[techbooks] REVIEW: "Memory", Lois McMaster Bujold
- BKMEMORY.RVW 990506
"Memory", Lois McMaster Bujold, 1996, 0-671-87743-7, U$22.00/C$29.50
%A Lois McMaster Bujold
%C P. O. Box 1403, Riverdale, NY 10471
%I Baen Publishing Enterprises
%O U$22.00/C$29.50 jim@...
%P 462 p.
Bujold's books, and particularly her "Vorkosigan" series, are a
delight to read. While sometimes politically complex, they are
socially simple, with well defined good guys and bad guys. Humour,
mostly ironic, is abundant. There are enough plot twists to keep you
turning the pages, but there are also clues enough to keep you
guessing at the development, with little use of the "deus ex machina"

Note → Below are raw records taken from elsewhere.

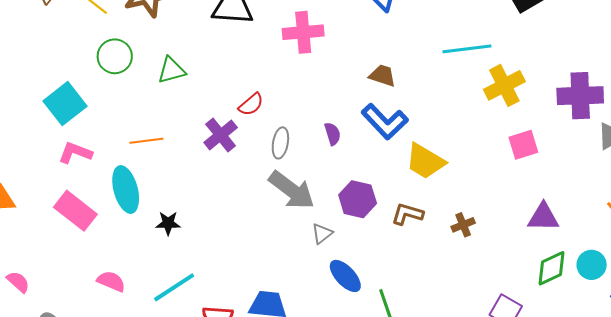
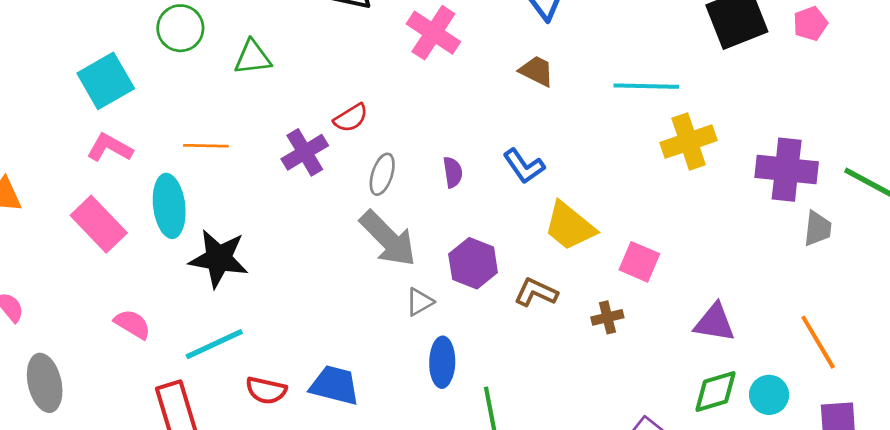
pink cross: (303, 32) -> (433, 33), turned 30
brown trapezoid: (382, 76) -> (537, 71), moved
blue L-shape: (385, 122) -> (524, 166), size x0.7
pink square: (523, 145) -> (639, 262), moved, turned 32
black star: (168, 223) -> (219, 258), size x1.8
blue ellipse: (345, 276) -> (442, 362), turned 36

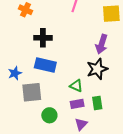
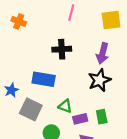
black cross: (43, 38) -> (62, 49), moved
green triangle: (76, 86) -> (65, 106), moved
gray square: (32, 92) -> (31, 109), turned 35

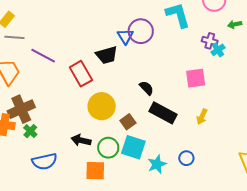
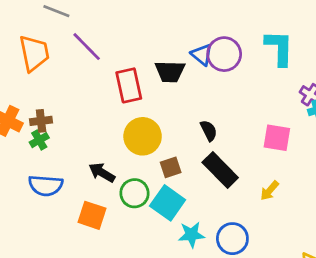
blue triangle: (125, 36) -> (202, 55), turned -36
brown cross: (21, 109) -> (41, 121), moved, size x0.6
blue circle: (186, 158) -> (232, 239), size x1.5
orange square: (95, 171) -> (92, 215), moved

to get the author out of a hole. As with any good series, there are
similarities enough between books to make the reader feel comfortable.
The main technology of this particular book is the "memory" of the
title. This is a brain implant that augments the memory of the
bearer, recording input and playing it back, providing the carrier
with an artificially eidetic memory. The psychological aspects of
such a device are nicely examined: the likely confusion of learning to
control an additional memory, better than one's own, and the
difficulty of learning to live "impaired" again once it is taken away.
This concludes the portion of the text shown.